# Piko BR 218



## arthur (Dec 27, 2007)

Hello to all. I saw a you tube video of one of these with all the bells and whistles. Can't believe I said that! It looks pretty good. Our local train shop is starting to bring Piko in, but not yet much in the way of G gauge. Right now I am on DC. If I got one of these with sound, what would I hear. Without the DCC, am I going to be disappointed. Thankx, Arthur


----------



## Dave Meashey (Jan 2, 2008)

Arthur;

My Piko locomotive is a Reading camelback, but I would hope that the electronics are almost identical with the German model. 










I use the MRC 10 amp pack, and have not had any problems running my locomotive on straight DC. If you have an AristoCraft power system, make sure to set it to linear. My locomotive blows two long toots for forward before it starts, or three short toots if set in reverse. Magnets will activate either a standard crossing whistle signal or the bell, depending on which side of the track (inside or outside rail) they are set under. I simply harvest the magnets from used Sonicare toothbrush struts. I stick them to a tie with 3M blue poster mounting putty.

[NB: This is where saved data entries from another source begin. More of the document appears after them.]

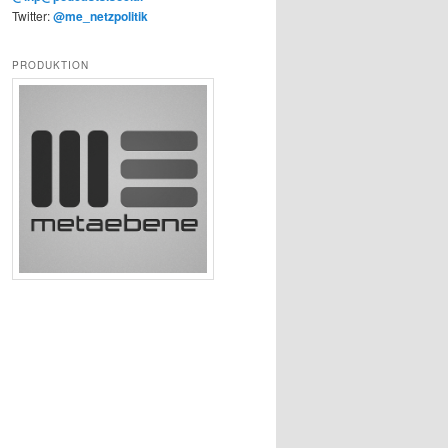
Twitter:
@me_netzpolitik
PRODUKTION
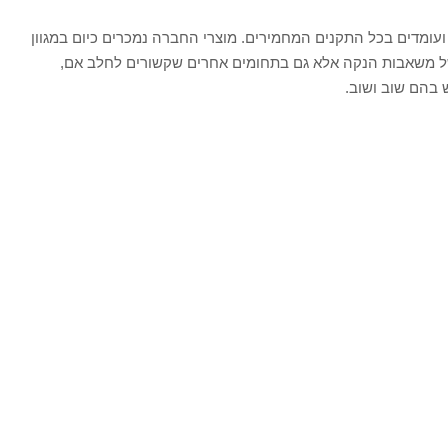
עומדים בכל התקנים המחמירים. מוצרי החברה נמכרים כיום במגוון
של משאבות הנקה אלא גם בתחומים אחרים שקשורים לחלב אם,
 בהם שוב ושוב.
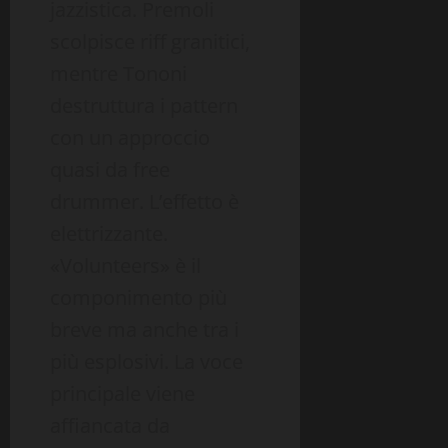
jazzistica. Premoli
scolpisce riff granitici,
mentre Tononi
destruttura i pattern
con un approccio
quasi da free
drummer. L’effetto è
elettrizzante.
«Volunteers» è il
componimento più
breve ma anche tra i
più esplosivi. La voce
principale viene
affiancata da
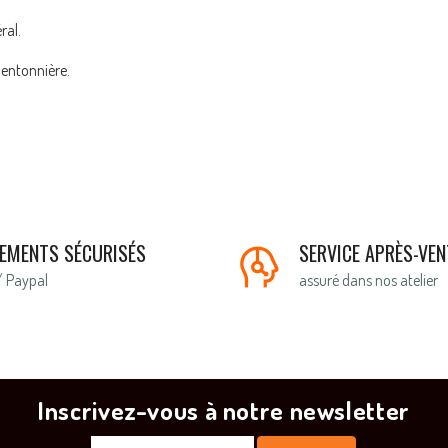
ral.
mentonnière.
IEMENTS SÉCURISÉS
SERVICE APRÈS-VEN
/ Paypal
assuré dans nos atelier
Inscrivez-vous à notre newsletter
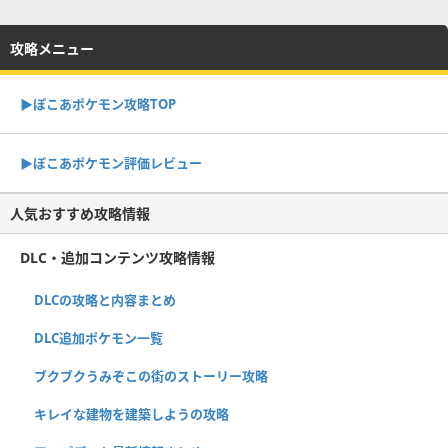
攻略メニュー
▶︎ぽこあポケモン攻略TOP
▶︎ぽこあポケモン評価レビュー
人気おすすめ攻略情報
DLC・追加コンテンツ攻略情報
DLCの攻略と内容まとめ
DLC追加ポケモン一覧
ブクブクうみぞこの街のストーリー攻略
キレイな建物を建築しようの攻略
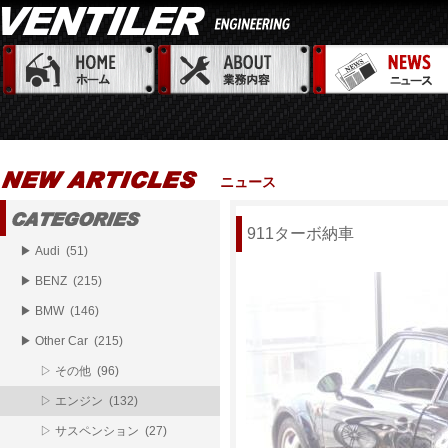
ニュース
911ターボ納車
▶ Audi (51)
▶ BENZ (215)
▶ BMW (146)
▶ Other Car (215)
▷ その他 (96)
▷ エンジン (132)
▷ サスペンション (27)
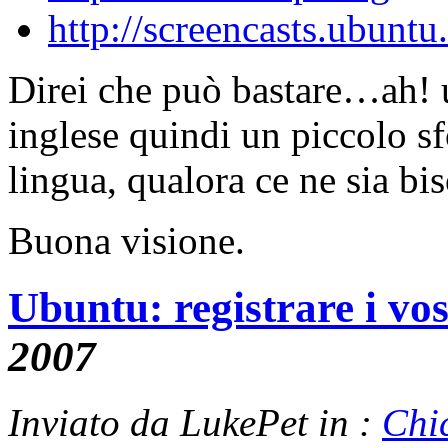
http://screencasts.ubunt
Direi che può bastare…ah! 
inglese quindi un piccolo s
lingua, qualora ce ne sia bi
Buona visione.
Ubuntu: registrare i vos
2007
Inviato da LukePet in :
Chi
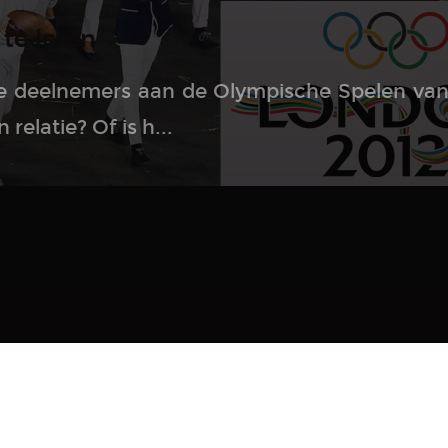
te leren
 deelnemers aan de Olympische Spelen van
relatie? Of is h...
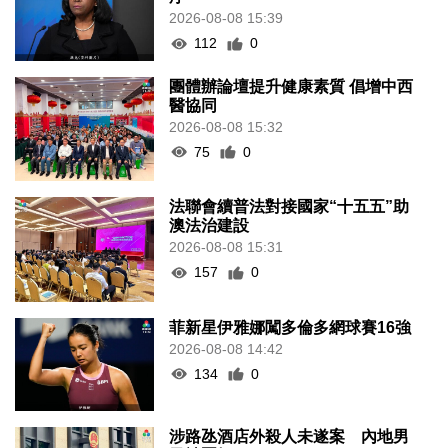
2026-08-08 15:39
112
0
團體辦論壇提升健康素質 倡增中西
醫協同
2026-08-08 15:32
75
0
法聯會續普法對接國家“十五五”助
澳法治建設
2026-08-08 15:31
157
0
菲新星伊雅娜闖多倫多網球賽16強
2026-08-08 14:42
134
0
涉路氹酒店外殺人未遂案 內地男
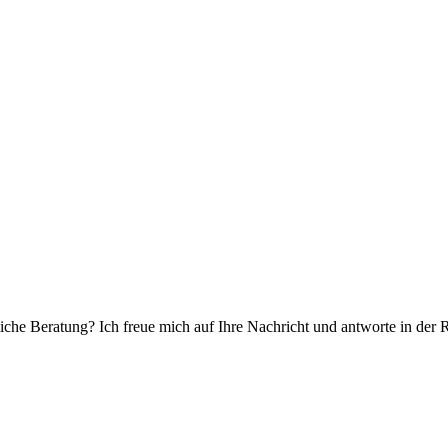
che Beratung? Ich freue mich auf Ihre Nachricht und antworte in der 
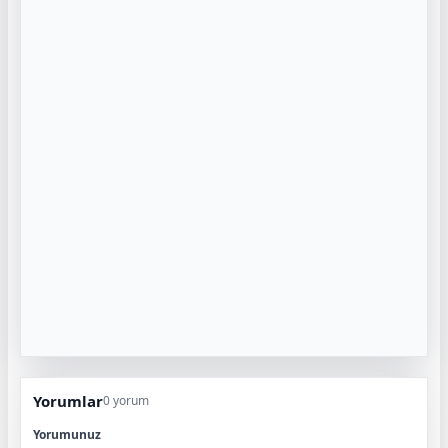
Yorumlar
0 yorum
Yorumunuz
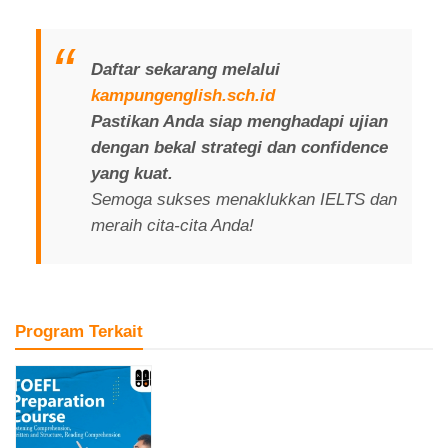
Daftar sekarang melalui
kampungenglish.sch.id
Pastikan Anda siap menghadapi ujian
dengan bekal strategi dan
confidence
yang kuat.
Semoga sukses menaklukkan IELTS dan
meraih cita-cita Anda!
Program Terkait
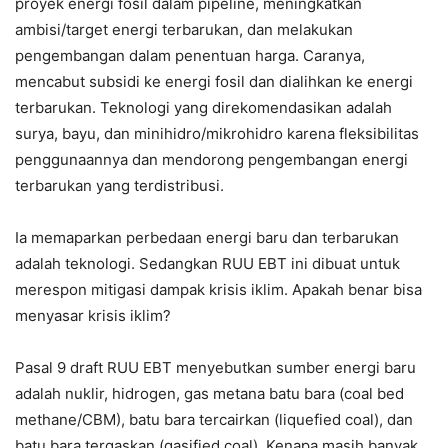
proyek energi fosil dalam pipeline, meningkatkan
ambisi/target energi terbarukan, dan melakukan
pengembangan dalam penentuan harga. Caranya,
mencabut subsidi ke energi fosil dan dialihkan ke energi
terbarukan. Teknologi yang direkomendasikan adalah
surya, bayu, dan minihidro/mikrohidro karena fleksibilitas
penggunaannya dan mendorong pengembangan energi
terbarukan yang terdistribusi.
Ia memaparkan perbedaan energi baru dan terbarukan
adalah teknologi. Sedangkan RUU EBT ini dibuat untuk
merespon mitigasi dampak krisis iklim. Apakah benar bisa
menyasar krisis iklim?
Pasal 9 draft RUU EBT menyebutkan sumber energi baru
adalah nuklir, hidrogen, gas metana batu bara (coal bed
methane/CBM), batu bara tercairkan (liquefied coal), dan
batu bara tergaskan (gasified coal). Kenapa masih banyak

The system is "smart" enough to tell whether it is getting straight DC or the AC used for DCC systems.

Regards,
David Meashey


----------



## MyMiniatureWorlds (May 3, 2015)

I think PIKO provides two kinds of solution for sound:
- analogue sound working on DC layouts with some effects activated by magnets on the tracks
- digital sound with some effects working (automatically) also on the DC layout

I think - and please correct me if I'm wrong - the analogue modules are available only for some of the steam engines. For BR218 you would need to go full digital but I think it would still work on your DC layout (automatically and only to some extent).


----------



## Beddhist (Dec 17, 2013)

You could use a sound-only decoder, like the Massoth eMotion S and buy it with the correct sound pre-loaded. Many dealers will provide this service for free. Not having a DCC system you cannot program the decoder, so you need this done to your requirements as well. (Like which function is connected to the track magnets, etc.)


----------